広間を出ると、廊下の窓辺に一人の男性が立っていた。国境に広い土地を持つ公爵家の嫡男、リオネル・オルレアンである。背が高く、黒い礼服には飾りが少ない。まっすぐこちらを見る青い目は、同情で曇っていなかった。
「お疲れのところ、少しだけよろしいでしょうか」
「慰めでしたら、今夜は遠慮いたします」
「では、慰めは控えます。仕事を一つお願いしたいのですが、紙だけお持ちいただけますか。今夜ここでお返事をいただくつもりはありません」
彼は一枚の紙を差し出した。国境領の街道を直すため、相談役を求める依頼だった。働く日は月に十日。滞在先と馬車を用意し、報酬は王都の官吏より高い。断っても、以前の恩は変わらないと末尾に書かれている。
「以前の恩とは?」
「三年前、橋の工事を夏まで延ばせと、あなたから手紙をいただきました。読んだときは腹が立ちましたよ。王都から何が分かる、と」
「覚えております。ずいぶん短いお返事でした。工事は夏へ延ばす、と一行だけ」
「ところが工事を延ばした翌月、川があふれた。人を集めていたら、何人流されたか分かりません。それ以来、腹の立つ手紙ほど先に読むことにしています」
リオネルはそこで言葉を切り、私が紙を読み終えるまで待った。
「一つ、条件を加えても?」
「もちろん。紙に書き足せることなら、今ここで書きます」
「私の案を使わないときも、返事はください。黙って机の隅へ置かれるのは嫌です」
「分かりました。
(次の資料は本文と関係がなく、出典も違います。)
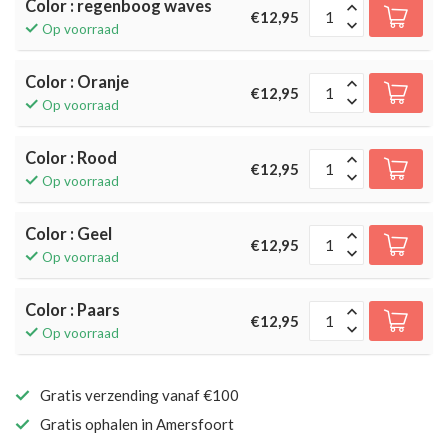
Color : regenboog waves
€12,95
Op voorraad
Color : Oranje
€12,95
Op voorraad
Color : Rood
€12,95
Op voorraad
Color : Geel
€12,95
Op voorraad
Color : Paars
€12,95
Op voorraad
Gratis verzending vanaf €100
Gratis ophalen in Amersfoort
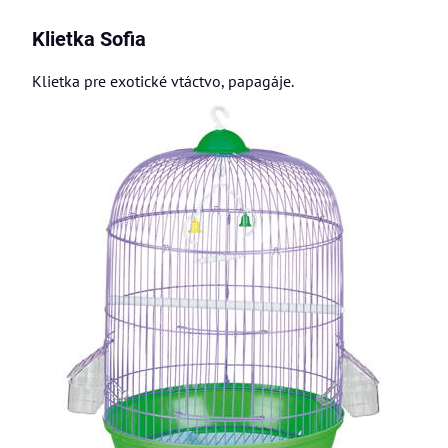
Klietka Sofia
Klietka pre exotické vtáctvo, papagáje.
では、私からも一つ。十日目には帰ってください。あなたは十一日目も働いていそうで心配です」
思わず笑いがこぼれた。
「ずいぶんな見立てですこと」
「橋一つのために、遠い国境まで三通も手紙をくださった方ですから」
褒め言葉より、その一言の方がうれしかった。
「お返事は十日後にいたします」
「二十日でもお待ちします」
「十日で十分です。その代わり、次にお会いするときは街道沿いの村の一覧をお持ちください」
「喜んで」
廊下の奥で扉が開き、アルベルトが私の名を叫んだ。
私は振り返らなかった。
明朝は実家へ戻り、昼まで眠る。午後には母と庭でお茶を飲む。十日後には、リオネルが持ってくる村の一覧を読む。
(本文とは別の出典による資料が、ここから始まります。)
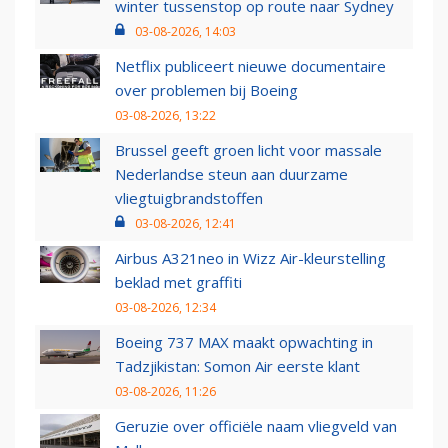
winter tussenstop op route naar Sydney
03-08-2026, 14:03
Netflix publiceert nieuwe documentaire
over problemen bij Boeing
03-08-2026, 13:22
Brussel geeft groen licht voor massale
Nederlandse steun aan duurzame
vliegtuigbrandstoffen
03-08-2026, 12:41
Airbus A321neo in Wizz Air-kleurstelling
beklad met graffiti
03-08-2026, 12:34
Boeing 737 MAX maakt opwachting in
Tadzjikistan: Somon Air eerste klant
03-08-2026, 11:26
Geruzie over officiële naam vliegveld van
これまでの朝は、目を覚ますとアルベルトの予定を思い出した。会議に必要な紙はそろっているか、昨夜の書状を読み直したか、朝食を抜こうとしていないか。明日の朝、確かめるのは自分が空腹かどうかだけでいい。目覚めた時刻が遅ければ、もう一度枕へ頬を沈めよう。そんな小さなことが、今はひどく楽しみだった。
私の予定の中に、もうアルベルトの席はない。
空いた時間へ何を置くかは、これから私が決める。